Word for word, print each record, dropping any image it holds.
SUPPLIED DATA section start
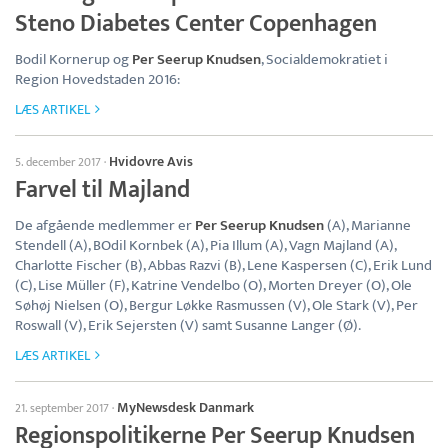
Steno Diabetes Center Copenhagen
Bodil Kornerup og
Per Seerup Knudsen
, Socialdemokratiet i
Region Hovedstaden 2016:
LÆS ARTIKEL
Hvidovre Avis
5. december 2017
·
Farvel til Majland
De afgående medlemmer er
Per Seerup Knudsen
(A), Marianne
Stendell (A), BOdil Kornbek (A), Pia Illum (A), Vagn Majland (A),
Charlotte Fischer (B), Abbas Razvi (B), Lene Kaspersen (C), Erik Lund
(C), Lise Müller (F), Katrine Vendelbo (O), Morten Dreyer (O), Ole
Søhøj Nielsen (O), Bergur Løkke Rasmussen (V), Ole Stark (V), Per
Roswall (V), Erik Sejersten (V) samt Susanne Langer (Ø).
LÆS ARTIKEL
MyNewsdesk Danmark
21. september 2017
·
Regionspolitikerne Per Seerup Knudsen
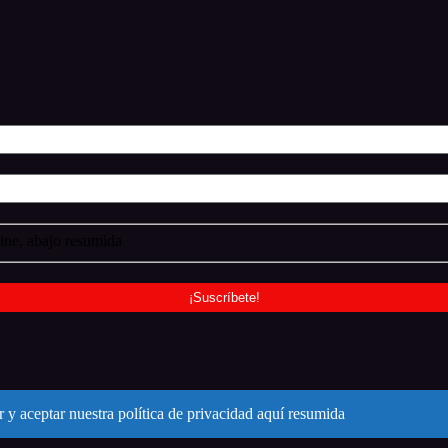
ne, abajo resumida
 y aceptar nuestra política de privacidad aquí resumida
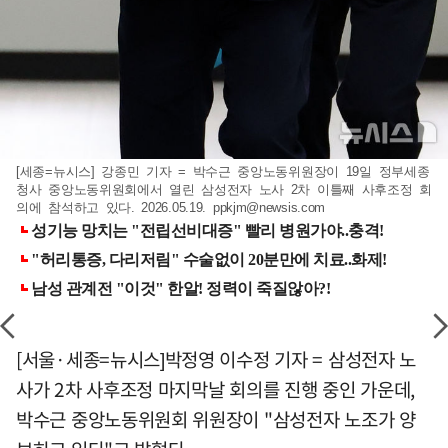
[세종=뉴시스] 강종민 기자 = 박수근 중앙노동위원장이 19일 정부세종
청사 중앙노동위원회에서 열린 삼성전자 노사 2차 이틀째 사후조정 회
의에 참석하고 있다. 2026.05.19.
ppkjm@newsis.com
[서울·세종=뉴시스]박정영 이수정 기자 = 삼성전자 노
사가 2차 사후조정 마지막날 회의를 진행 중인 가운데,
박수근 중앙노동위원회 위원장이 "삼성전자 노조가 양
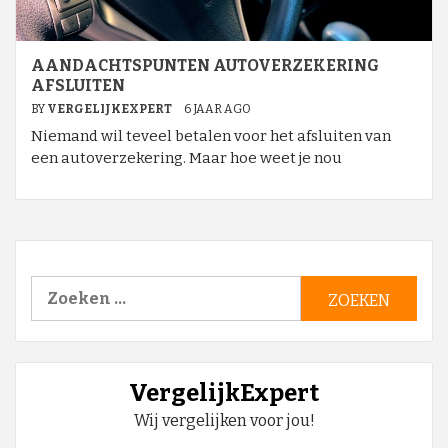
AANDACHTSPUNTEN AUTOVERZEKERING
AFSLUITEN
BY
VERGELIJKEXPERT
6 JAAR AGO
Niemand wil teveel betalen voor het afsluiten van
een autoverzekering. Maar hoe weet je nou
Zoeken
naar:
VergelijkExpert
Wij vergelijken voor jou!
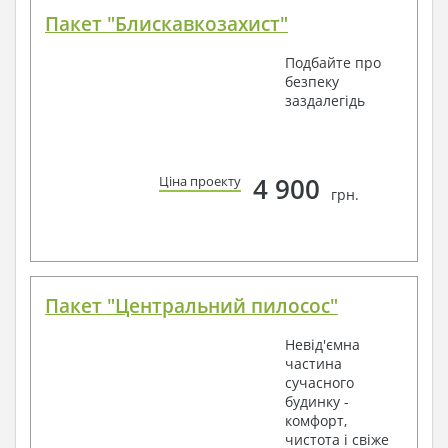
Пакет "Блискавкозахист"
Подбайте про
безпеку
заздалегідь
4 900
Ціна проекту
грн.
Пакет "Центральний пилосос"
Невід'ємна
частина
сучасного
будинку -
комфорт,
чистота і свіже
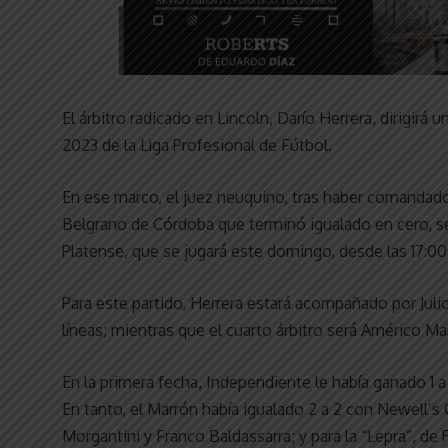
El árbitro radicado en Lincoln, Darío Herrera, dirigirá
2023 de la Liga Profesional de Fútbol.
En ese marco, el juez neuquino, tras haber comandado 
Belgrano de Córdoba que terminó igualado en cero, ser
Platense, que se jugará este domingo, desde las 17:00 
Para este partido, Herrera estará acompañado por Juli
líneas; mientras que el cuarto árbitro será Américo Ma
En la primera fecha, Independiente le había ganado 1 
En tanto, el Marrón había igualado 2 a 2 con Newell’s
Morgantini y Franco Baldassarra; y para la “Lepra”, d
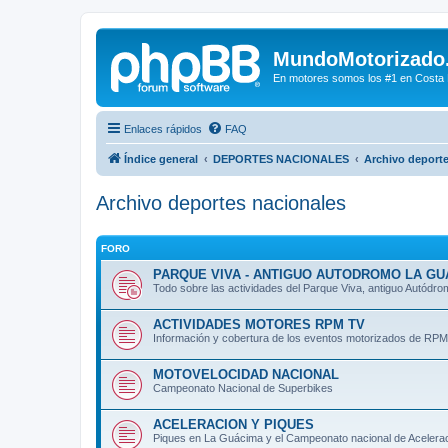
MundoMotorizado
En motores somos los #1 en Costa Ri
Enlaces rápidos
FAQ
Índice general
DEPORTES NACIONALES
Archivo deporte
Archivo deportes nacionales
FORO
PARQUE VIVA - ANTIGUO AUTODROMO LA GU
Todo sobre las actividades del Parque Viva, antiguo Autódr
ACTIVIDADES MOTORES RPM TV
Información y cobertura de los eventos motorizados de RPM
MOTOVELOCIDAD NACIONAL
Campeonato Nacional de Superbikes
ACELERACION Y PIQUES
Piques en La Guácima y el Campeonato nacional de Acelera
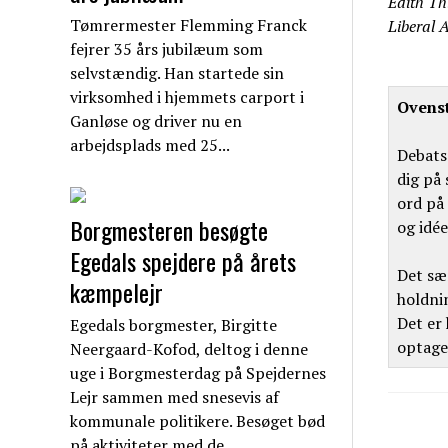
Edith Th
Tømrermester Flemming Franck
Liberal 
fejrer 35 års jubilæum som
selvstændig. Han startede sin
virksomhed i hjemmets carport i
Ovenst
Ganløse og driver nu en
arbejdsplads med 25...
Debatse
dig på
ord på 
Borgmesteren besøgte
og idée
Egedals spejdere på årets
Det sær
kæmpelejr
holdni
Det er
Egedals borgmester, Birgitte
optager
Neergaard-Kofod, deltog i denne
uge i Borgmesterdag på Spejdernes
Lejr sammen med snesevis af
kommunale politikere. Besøget bød
på aktiviteter med de...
SUPPLIED DATA section end
EXERCISE OUTPUT:
Steno Diabetes Center Copenhagen
Bodil Kornerup og
Per Seerup Knudsen
, Socialdemokratiet i
Region Hovedstaden 2016:
LÆS ARTIKEL
Hvidovre Avis
5. december 2017
·
Farvel til Majland
De afgående medlemmer er
Per Seerup Knudsen
(A), Marianne
Stendell (A), BOdil Kornbek (A), Pia Illum (A), Vagn Majland (A),
Charlotte Fischer (B), Abbas Razvi (B), Lene Kaspersen (C), Erik Lund
(C), Lise Müller (F), Katrine Vendelbo (O), Morten Dreyer (O), Ole
Søhøj Nielsen (O), Bergur Løkke Rasmussen (V), Ole Stark (V), Per
Roswall (V), Erik Sejersten (V) samt Susanne Langer (Ø).
LÆS ARTIKEL
MyNewsdesk Danmark
21. september 2017
·
Regionspolitikerne Per Seerup Knudsen
ne, abajo resumida
 y aceptar nuestra política de privacidad aquí resumida
[세종=뉴시스] 강종민 기자 = 박수근 중앙노동위원장이 19일 정부세종
청사 중앙노동위원회에서 열린 삼성전자 노사 2차 이틀째 사후조정 회
의에 참석하고 있다. 2026.05.19.
ppkjm@newsis.com
[서울·세종=뉴시스]박정영 이수정 기자 = 삼성전자 노
사가 2차 사후조정 마지막날 회의를 진행 중인 가운데,
박수근 중앙노동위원회 위원장이 "삼성전자 노조가 양
AANDACHTSPUNTEN AUTOVERZEKERING
AFSLUITEN
BY
VERGELIJKEXPERT
6 JAAR AGO
Niemand wil teveel betalen voor het afsluiten van
een autoverzekering. Maar hoe weet je nou
Zoeken
naar:
VergelijkExpert
Wij vergelijken voor jou!
Пакет "Блискавкозахист"
Подбайте про
безпеку
заздалегідь
4 900
Ціна проекту
грн.
Пакет "Центральний пилосос"
Невід'ємна
частина
сучасного
будинку -
комфорт,
чистота і свіже
El árbitro radicado en Lincoln, Darío Herrera, dirigirá
2023 de la Liga Profesional de Fútbol.
En ese marco, el juez neuquino, tras haber comandado 
Belgrano de Córdoba que terminó igualado en cero, ser
Platense, que se jugará este domingo, desde las 17:00 
Para este partido, Herrera estará acompañado por Juli
líneas; mientras que el cuarto árbitro será Américo Ma
En la primera fecha, Independiente le había ganado 1 
En tanto, el Marrón había igualado 2 a 2 con Newell’s
Morgantini y Franco Baldassarra; y para la “Lepra”, d
MundoMotorizado
En motores somos los #1 en Costa Ri
Enlaces rápidos
FAQ
Índice general
DEPORTES NACIONALES
Archivo deporte
Archivo deportes nacionales
FORO
PARQUE VIVA - ANTIGUO AUTODROMO LA GU
Todo sobre las actividades del Parque Viva, antiguo Autódr
ACTIVIDADES MOTORES RPM TV
Información y cobertura de los eventos motorizados de RPM
MOTOVELOCIDAD NACIONAL
Campeonato Nacional de Superbikes
ACELERACION Y PIQUES
Piques en La Guácima y el Campeonato nacional de Acelera
Edith Th
Tømrermester Flemming Franck
Liberal 
fejrer 35 års jubilæum som
selvstændig. Han startede sin
virksomhed i hjemmets carport i
Ovenst
Ganløse og driver nu en
arbejdsplads med 25...
Debatse
dig på
ord på 
Borgmesteren besøgte
og idée
Egedals spejdere på årets
Det sær
kæmpelejr
holdni
Det er
Egedals borgmester, Birgitte
optager
Neergaard-Kofod, deltog i denne
uge i Borgmesterdag på Spejdernes
Lejr sammen med snesevis af
kommunale politikere. Besøget bød
på aktiviteter med de...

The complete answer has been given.